Kubernetes pod ImagePullBackOff: registry, auth, and network diagnosis
ImagePullBackOff means the kubelet cannot pull a required image. After each ErrImagePull failure, the kubelet retries with exponential backoff capped at five minutes. When serializeImagePulls is true, a single slow pull blocks every subsequent pull on that node. Read the exact error from the CRI in pod events, test the registry directly from the node, and fix the root cause without blindly recreating pods.
What this means
The kubelet asks the container runtime to pull any image not cached locally. The runtime resolves the registry, authenticates, downloads layers, and unpacks them into node storage.

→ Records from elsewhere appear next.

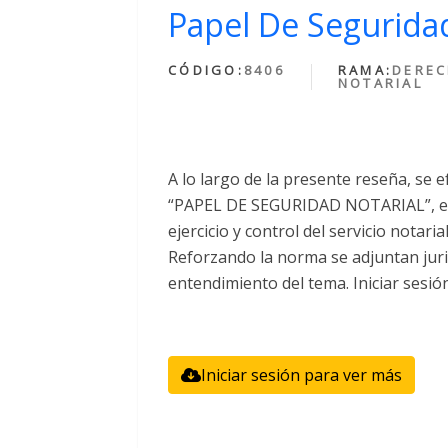
Papel De Seguridad
CÓDIGO:
8406
RAMA:
DERE
NOTARIAL
A lo largo de la presente reseña, se e
“PAPEL DE SEGURIDAD NOTARIAL”, el 
ejercicio y control del servicio notari
Reforzando la norma se adjuntan juri
entendimiento del tema. Iniciar sesió
Iniciar sesión para ver más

A failure at any step returns a CRI error that the kubelet surfaces as a pod event. kubectl get pod shows only the state; the reason lives in the events.
Common causes
| Cause | What it looks like | First thing to check |
|---|---|---|
| Invalid image or tag | Event says not found or manifest unknown | kubectl describe pod Events |
| Missing registry credentials | Event says unauthorized or authentication required | imagePullSecrets on pod or service account |
| Network or DNS failure | Event says dial tcp: i/o timeout or no such host | DNS and TCP path from node to registry |
| Node disk pressure | Event says no space left on device | df -h and DiskPressure condition |
| Registry rate limiting | Event says 429 Too Many Requests or toomanyrequests | Registry status and pull error rate |
| Runtime not responding | Event contains rpc error: code = Unknown desc = ... | crictl info and runtime socket health |
Quick checks
# Find pods in ImagePullBackOff or ErrImagePull
kubectl get pods -A --field-selector status.phase=Pending -o json | \
jq '.items[] | select(.status.containerStatuses[]?.state.waiting.reason == "ImagePullBackOff" or .status.containerStatuses[]?.state.waiting.reason == "ErrImagePull") | {namespace: .metadata.namespace, name: .metadata.name}'
# Inspect pod events for the exact CRI error
kubectl describe pod ${POD_NAME} -n ${NAMESPACE}
# Find recent pull failures across the cluster
kubectl get events -A --field-selector reason=Failed | grep -iE "pull|image"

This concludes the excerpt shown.